Your task: Using the data beneath, show every line that includes the word "Amor".

Materials provided:
>>
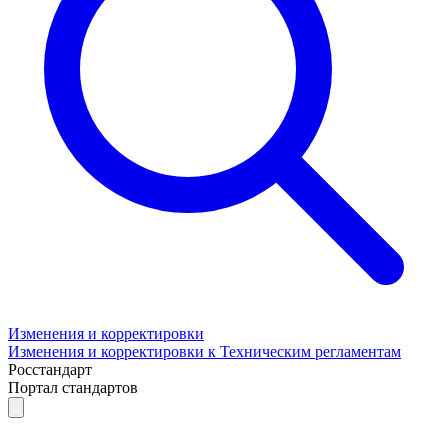
Изменения и корректировки
Изменения и корректировки к Техническим регламентам
Росстандарт
Портал стандартов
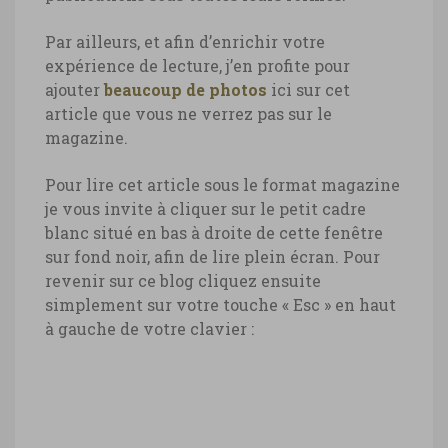
Par ailleurs, et afin d’enrichir votre
expérience de lecture, j’en profite pour
ajouter
beaucoup de photos
ici sur cet
article que vous ne verrez pas sur le
magazine.
Pour lire cet article sous le format magazine
je vous invite à cliquer sur le petit cadre
blanc situé en bas à droite de cette fenêtre
sur fond noir, afin de lire plein écran. Pour
revenir sur ce blog cliquez ensuite
simplement sur votre touche « Esc » en haut
à gauche de votre clavier :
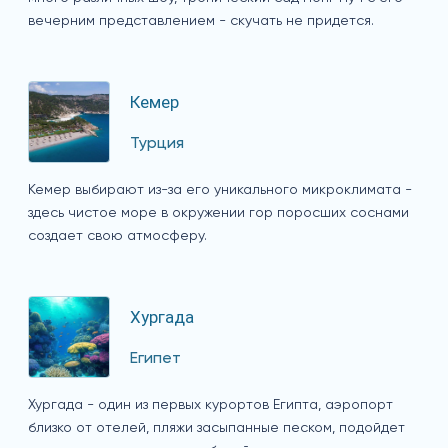
вечерним представлением - скучать не придется.
Кемер
Турция
Кемер выбирают из-за его уникального микроклимата -
здесь чистое море в окружении гор поросших соснами
создает свою атмосферу.
Хургада
Египет
Хургада - один из первых курортов Египта, аэропорт
близко от отелей, пляжи засыпанные песком, подойдет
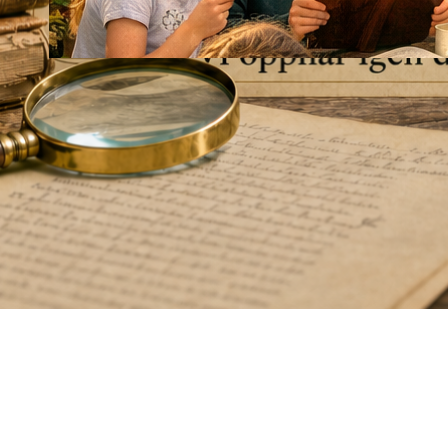
Släktforskarkollo för
ungdomar.
28 april, 2026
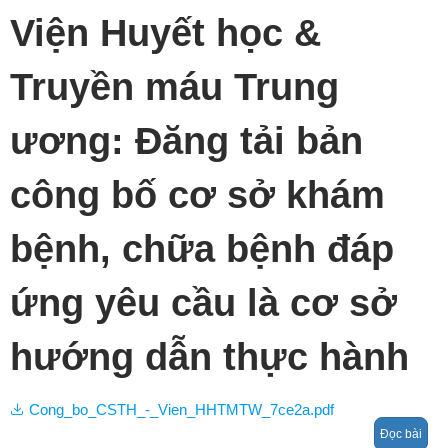
Viện Huyết học &
Truyền máu Trung
ương: Đăng tải bản
công bố cơ sở khám
bệnh, chữa bệnh đáp
ứng yêu cầu là cơ sở
hướng dẫn thực hành
Cong_bo_CSTH_-_Vien_HHTMTW_7ce2a.pdf
Đọc bài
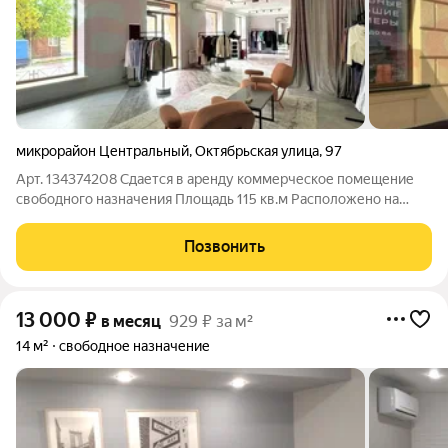
микрорайон Центральный
,
Октябрьская улица
,
97
Арт. 134374208 Сдается в аренду коммерческое помещение
свободного назначения Площадь 115 кв.м Расположено на
первом этаже жилого дома Фасад выходит на проездную
улицу Планировка свободная Витражное остекление В
Позвонить
помещении сделан качественный ремонт
13 000
₽
в месяц
929 ₽ за м²
14 м²
свободное назначение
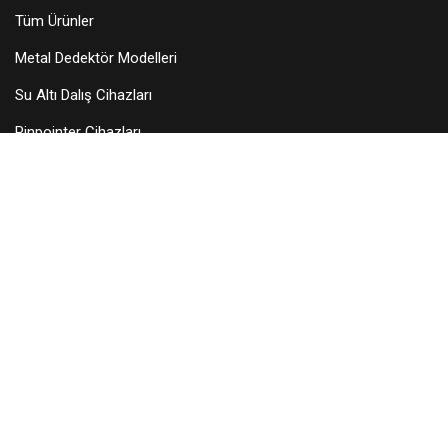
Tüm Ürünler
Metal Dedektör Modelleri
Su Altı Dalış Cihazları
Pinpointer Cihazları
Dedektör Aksesuarları
Arama Başlıkları
KURUMSAL
Hakkımızda
Teknik Servis
Bayilerimiz
Blog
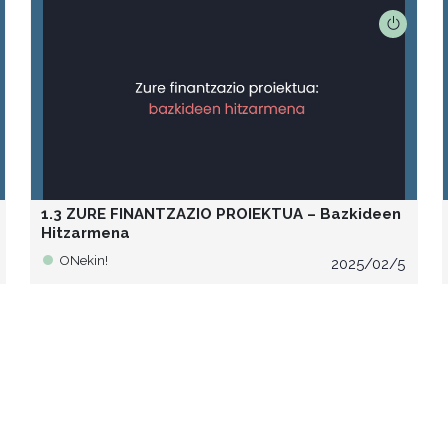
1.3 ZURE FINANTZAZIO PROIEKTUA – Bazkideen
Hitzarmena
ONekin!
2025/02/5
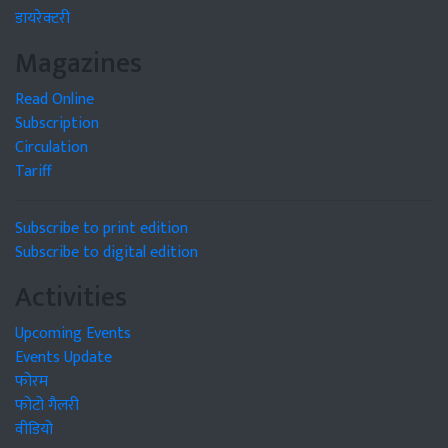
डायरेक्टरी
Magazines
Read Online
Subscription
Circulation
Tariff
Subscribe to print edition
Subscribe to digital edition
Activities
Upcoming Events
Events Update
फोरम
फोटो गैलरी
वीडियो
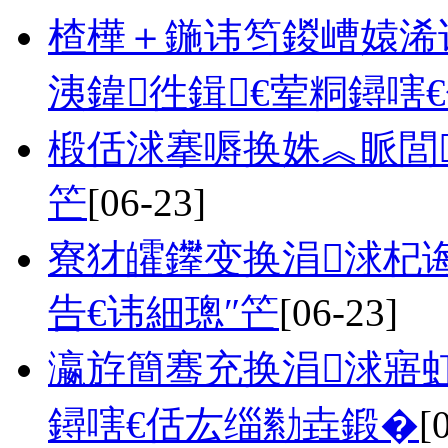
楂樺＋鍦讳笉鍐嶆媴浠
洟鍏徃鍓€荤粡鐞嗐
椴佸浗搴嗕换姝︽眽閭
笀
[06-23]
寮犲皬鑻变换涓浗杞
告€讳細璁″笀
[06-23]
瀛斿簡骞充换涓浗寤
鐞嗐€佸厷缁勬垚鍛�
[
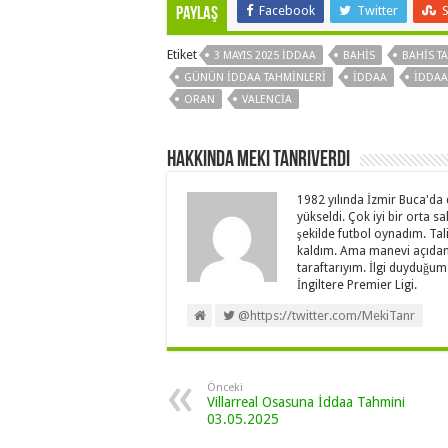
Facebook
Twitter
Paylaş
Etiket
3 MAYIS 2025 İDDAA
BAHIS
BAHIS T
GÜNÜN IDDAA TAHMINLERI
IDDAA
IDDAA
ORAN
VALENCIA
Hakkında Meki Tanrıverdi
1982 yılında İzmir Buca'da
yükseldi. Çok iyi bir orta
şekilde futbol oynadım. Ta
kaldım. Ama manevi açıdan
taraftarıyım. İlgi duyduğum v
İngiltere Premier Ligi.
@https://twitter.com/MekiTanr
Önceki
Villarreal Osasuna İddaa Tahmini
03.05.2025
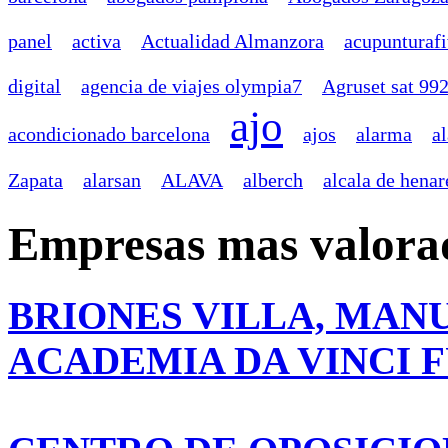
panel
activa
Actualidad Almanzora
acupunturaf
digital
agencia de viajes olympia7
Agruset sat 99
ajo
acondicionado barcelona
ajos
alarma
a
Zapata
alarsan
ALAVA
alberch
alcala de henar
Empresas mas valora
BRIONES VILLA, MAN
ACADEMIA DA VINCI 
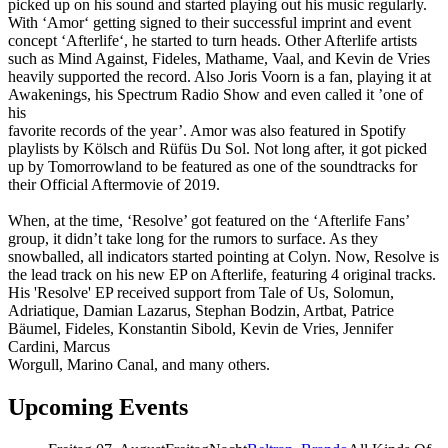
picked up on his sound and started playing out his music regularly.
With ‘Amor‘ getting signed to their successful imprint and event
concept ‘Afterlife‘, he started to turn heads. Other Afterlife artists
such as Mind Against, Fideles, Mathame, Vaal, and Kevin de Vries
heavily supported the record. Also Joris Voorn is a fan, playing it at
Awakenings, his Spectrum Radio Show and even called it ’one of
his
favorite records of the year’. Amor was also featured in Spotify
playlists by Kölsch and Rüfüs Du Sol. Not long after, it got picked
up by Tomorrowland to be featured as one of the soundtracks for
their Official Aftermovie of 2019.
When, at the time, ‘Resolve’ got featured on the ‘Afterlife Fans’
group, it didn’t take long for the rumors to surface. As they
snowballed, all indicators started pointing at Colyn. Now, Resolve is
the lead track on his new EP on Afterlife, featuring 4 original tracks.
His 'Resolve' EP received support from Tale of Us, Solomun,
Adriatique, Damian Lazarus, Stephan Bodzin, Artbat, Patrice
Bäumel, Fideles, Konstantin Sibold, Kevin de Vries, Jennifer
Cardini, Marcus
Worgull, Marino Canal, and many others.
Upcoming Events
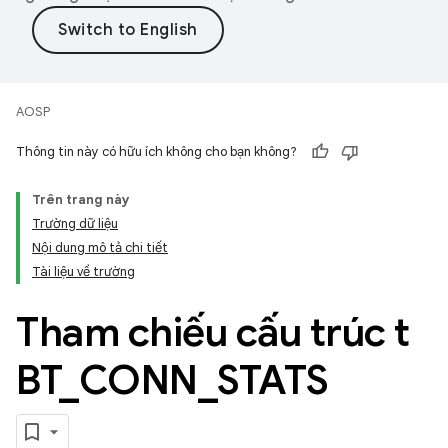
AOSP
Thông tin này có hữu ích không cho bạn không?
Trên trang này
Trường dữ liệu
Nội dung mô tả chi tiết
Tài liệu về trường
Tham chiếu cấu trúc t
BT
_
CONN
_
STATS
<<
Output of the exercise:
With ‘Amor‘ getting signed to their successful imprint and event
favorite records of the year’. Amor was also featured in Spotify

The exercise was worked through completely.